PROVIDED RECORDS:
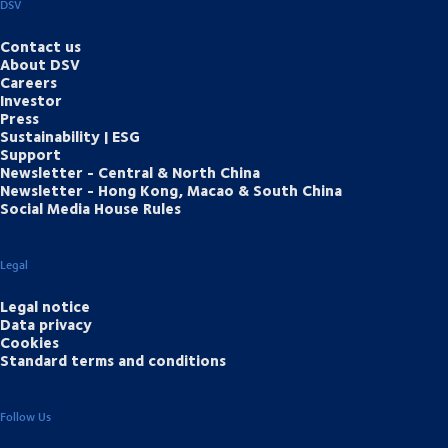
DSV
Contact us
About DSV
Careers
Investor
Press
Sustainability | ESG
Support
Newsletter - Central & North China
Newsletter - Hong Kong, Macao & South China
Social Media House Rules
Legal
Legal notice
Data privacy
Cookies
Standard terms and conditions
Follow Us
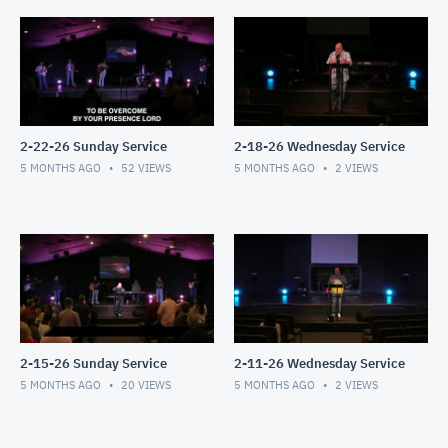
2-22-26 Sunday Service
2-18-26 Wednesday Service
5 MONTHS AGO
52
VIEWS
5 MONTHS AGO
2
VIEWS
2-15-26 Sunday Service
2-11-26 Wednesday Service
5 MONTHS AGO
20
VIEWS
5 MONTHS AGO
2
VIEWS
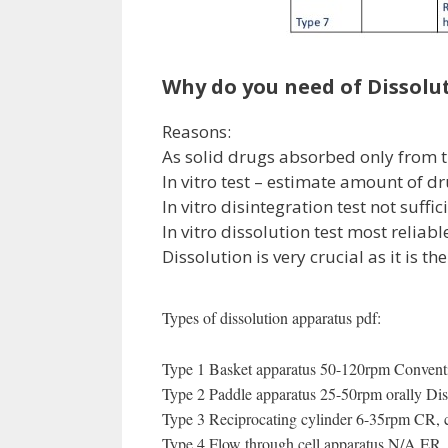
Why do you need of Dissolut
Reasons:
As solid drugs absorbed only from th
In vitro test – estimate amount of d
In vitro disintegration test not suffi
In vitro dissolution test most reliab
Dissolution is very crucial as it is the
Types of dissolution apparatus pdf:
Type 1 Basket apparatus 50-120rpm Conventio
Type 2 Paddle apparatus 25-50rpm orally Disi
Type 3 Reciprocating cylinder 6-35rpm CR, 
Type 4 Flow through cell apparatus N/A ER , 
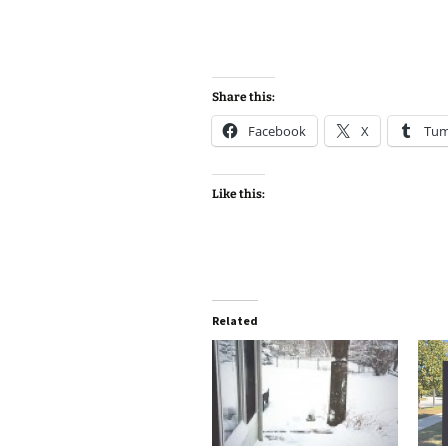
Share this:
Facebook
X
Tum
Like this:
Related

---

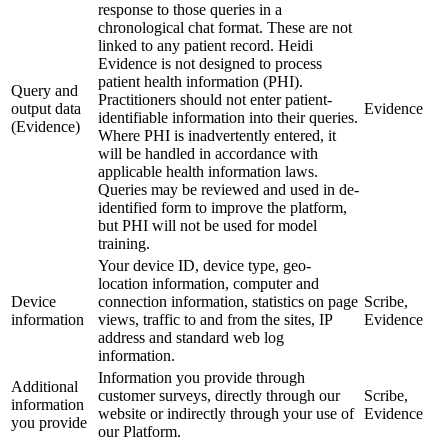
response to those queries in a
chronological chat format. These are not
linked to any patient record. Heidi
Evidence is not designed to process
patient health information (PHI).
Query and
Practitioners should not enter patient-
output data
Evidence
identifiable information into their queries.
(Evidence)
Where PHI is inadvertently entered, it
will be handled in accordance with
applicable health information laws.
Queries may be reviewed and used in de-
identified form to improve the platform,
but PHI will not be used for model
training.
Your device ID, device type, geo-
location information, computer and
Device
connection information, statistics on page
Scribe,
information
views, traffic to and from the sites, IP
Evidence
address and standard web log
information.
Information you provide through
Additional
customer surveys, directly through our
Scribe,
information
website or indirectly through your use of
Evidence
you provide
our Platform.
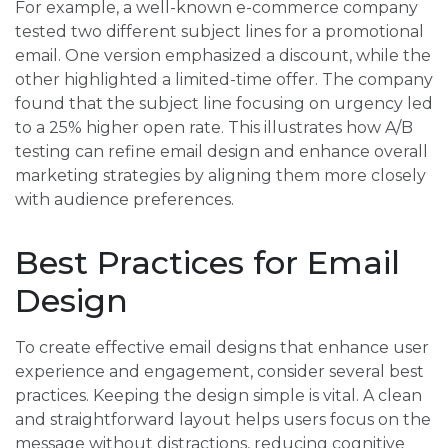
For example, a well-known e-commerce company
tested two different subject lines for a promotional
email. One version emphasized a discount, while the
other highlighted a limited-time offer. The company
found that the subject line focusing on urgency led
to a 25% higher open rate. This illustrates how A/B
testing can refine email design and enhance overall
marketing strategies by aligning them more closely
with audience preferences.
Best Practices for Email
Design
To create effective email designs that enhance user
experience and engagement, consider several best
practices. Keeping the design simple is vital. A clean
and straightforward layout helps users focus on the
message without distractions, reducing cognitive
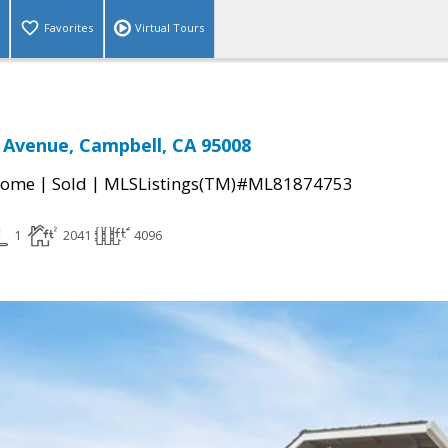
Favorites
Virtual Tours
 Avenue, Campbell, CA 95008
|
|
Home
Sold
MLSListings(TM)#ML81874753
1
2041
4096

THE PROBLEM:
Each line of the listing above that includes the word "Newsletter" should be copied.

RESPONSE TO THIS TASK:
Newsletter - Central & North China
Newsletter - Hong Kong, Macao & South China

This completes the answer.